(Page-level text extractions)
——————

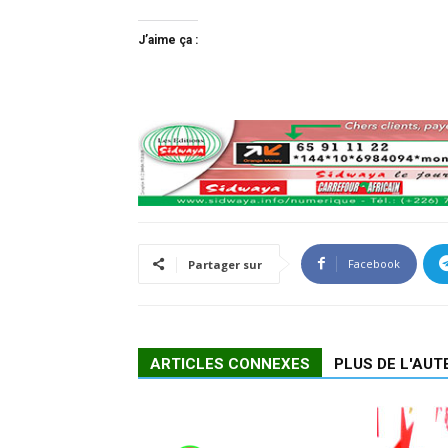
J’aime ça :
Facebook
Partager sur
ARTICLES CONNEXES
PLUS DE L'AUT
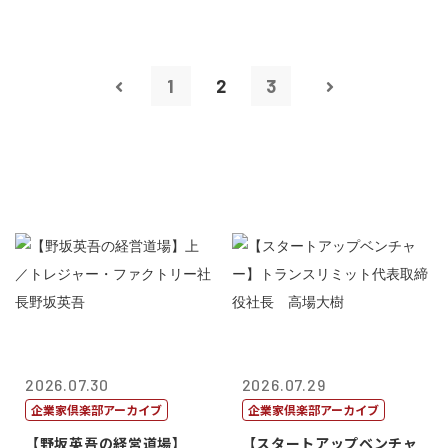
1
2
3
2026.07.30
2026.07.29
企業家倶楽部アーカイブ
企業家倶楽部アーカイブ
【野坂英吾の経営道場】
【スタートアップベンチャ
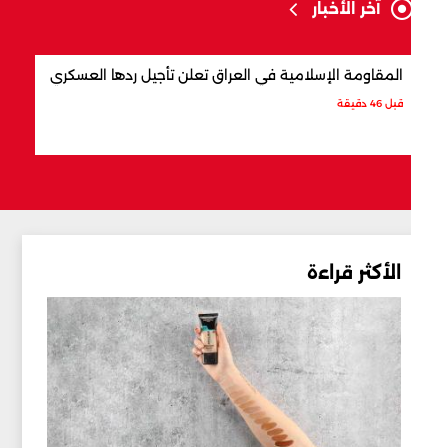
آخر الأخبار
المقاومة الإسلامية في العراق تعلن تأجيل ردها العسكري
هل بات اتف
قبل 46 دقيقة
قبل ساعة
الأكثر قراءة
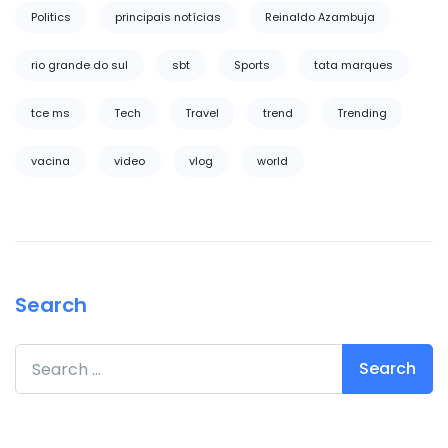
Politics
principais notícias
Reinaldo Azambuja
rio grande do sul
sbt
Sports
tata marques
tce ms
Tech
Travel
trend
Trending
vacina
video
vlog
world
Search
Search for:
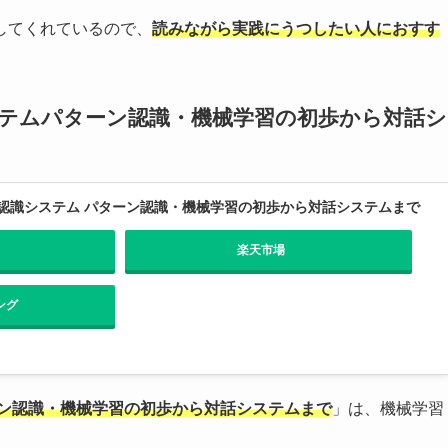
してくれているので、
読みながら実践にうつしたい人におすす
ステムパターン認識・機械学習の初歩から対話シ
認識システム パターン認識・機械学習の初歩から対話システムまで
楽天市場
ング
ーン認識・機械学習の初歩から対話システムまで
」は、機械学習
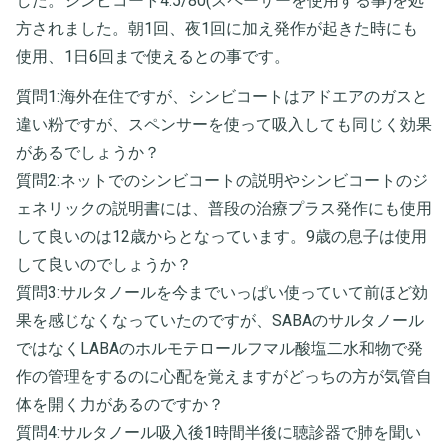
した。シンビコート4.5/80(スペーサーを使用する事)を処
方されました。朝1回、夜1回に加え発作が起きた時にも
使用、1日6回まで使えるとの事です。
質問1:海外在住ですが、シンビコートはアドエアのガスと
違い粉ですが、スペンサーを使って吸入しても同じく効果
があるでしょうか？
質問2:ネットでのシンビコートの説明やシンビコートのジ
ェネリックの説明書には、普段の治療プラス発作にも使用
して良いのは12歳からとなっています。9歳の息子は使用
して良いのでしょうか？
質問3:サルタノールを今までいっぱい使っていて前ほど効
果を感じなくなっていたのですが、SABAのサルタノール
ではなくLABAのホルモテロールフマル酸塩二水和物で発
作の管理をするのに心配を覚えますがどっちの方が気管自
体を開く力があるのですか？
質問4:サルタノール吸入後1時間半後に聴診器で肺を聞い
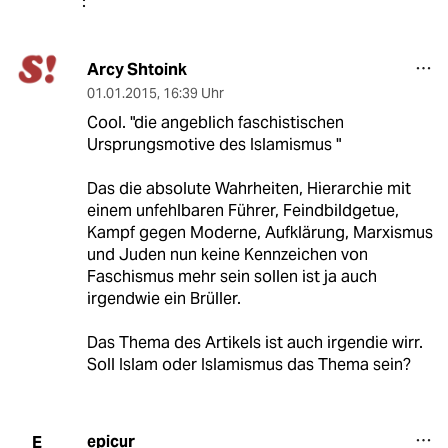
Arcy Shtoink
01.01.2015
,
16:39 Uhr
Cool. "die angeblich faschistischen
Ursprungsmotive des Islamismus "
Das die absolute Wahrheiten, Hierarchie mit
einem unfehlbaren Führer, Feindbildgetue,
Kampf gegen Moderne, Aufklärung, Marxismus
und Juden nun keine Kennzeichen von
Faschismus mehr sein sollen ist ja auch
irgendwie ein Brüller.
Das Thema des Artikels ist auch irgendie wirr.
Soll Islam oder Islamismus das Thema sein?
epicur
E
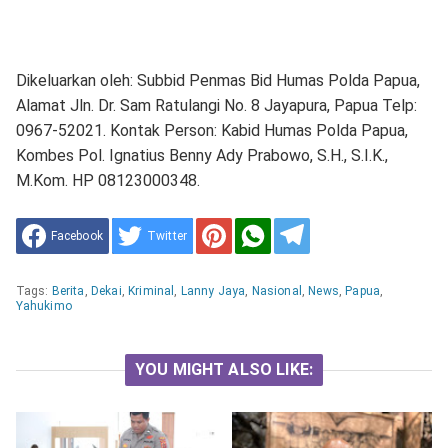
Dikeluarkan oleh: Subbid Penmas Bid Humas Polda Papua,
Alamat Jln. Dr. Sam Ratulangi No. 8 Jayapura, Papua Telp:
0967-52021. Kontak Person: Kabid Humas Polda Papua,
Kombes Pol. Ignatius Benny Ady Prabowo, S.H., S.I.K.,
M.Kom. HP 08123000348.
Facebook
Twitter
Tags:
Berita
,
Dekai
,
Kriminal
,
Lanny Jaya
,
Nasional
,
News
,
Papua
,
Yahukimo
YOU MIGHT ALSO LIKE:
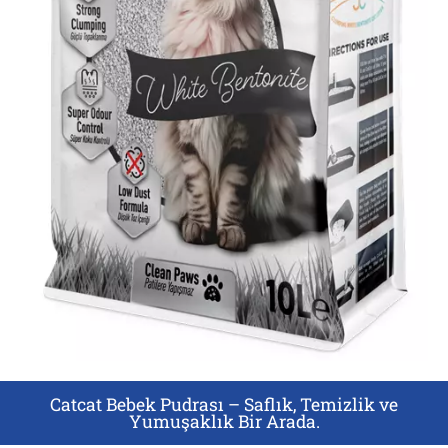
Catcat Bebek Pudrası – Saflık, Temizlik ve
Yumuşaklık Bir Arada.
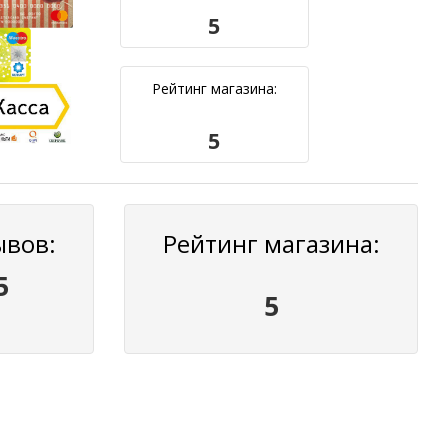
5
Рейтинг магазина:
5
ывов:
Рейтинг магазина:
5
5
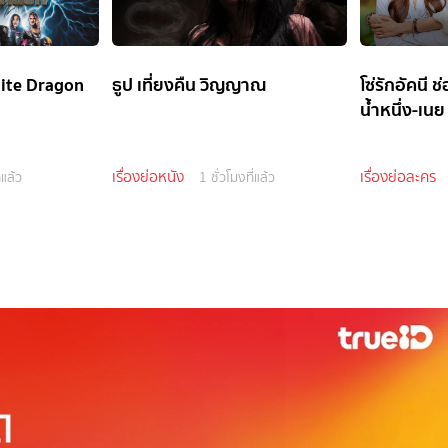
ite Dragon
ธูป เที่ยงคืน วิญญาณ
โซ่รักอัคนี 
น้ำหนึ่ง-เนย
เรื่องย่อหนัง
เรื่องย่อละคร
่แล้ว
1 ชั่วโมงที่แล้ว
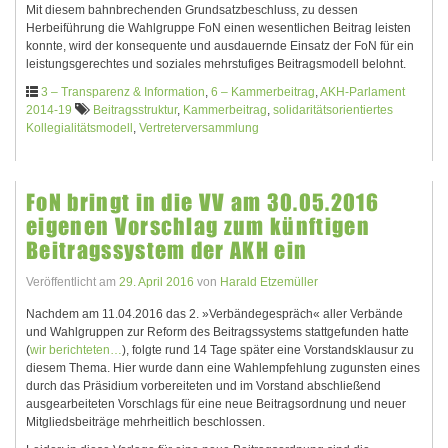
Mit diesem bahnbrechenden Grundsatzbeschluss, zu dessen
Herbeiführung die Wahlgruppe FoN einen wesentlichen Beitrag leisten
konnte, wird der konsequente und ausdauernde Einsatz der FoN für ein
leistungsgerechtes und soziales mehrstufiges Beitragsmodell belohnt.
3 – Transparenz & Information
,
6 – Kammerbeitrag
,
AKH-Parlament
2014-19
Beitragsstruktur
,
Kammerbeitrag
,
solidaritätsorientiertes
Kollegialitätsmodell
,
Vertreterversammlung
FoN bringt in die VV am 30.05.2016
eigenen Vorschlag zum künftigen
Beitragssystem der AKH ein
Veröffentlicht am
29. April 2016
von
Harald Etzemüller
Nachdem am 11.04.2016 das 2. »Verbändegespräch« aller Verbände
und Wahlgruppen zur Reform des Beitragssystems stattgefunden hatte
(
wir berichteten…
), folgte rund 14 Tage später eine Vorstandsklausur zu
diesem Thema. Hier wurde dann eine Wahlempfehlung zugunsten eines
durch das Präsidium vorbereiteten und im Vorstand abschließend
ausgearbeiteten Vorschlags für eine neue Beitragsordnung und neuer
Mitgliedsbeiträge mehrheitlich beschlossen.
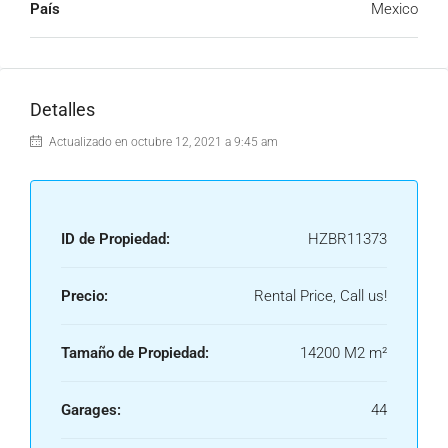
País
Mexico
Detalles
Actualizado en octubre 12, 2021 a 9:45 am
ID de Propiedad:
HZBR11373
Precio:
Rental Price, Call us!
Tamaño de Propiedad:
14200 M2 m²
Garages:
44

——————

**TASK REQUIREMENTS:** Across the data above, count the lines that include the word "Thema", and respond with the number alone.

**COMPLETED TASK:** 3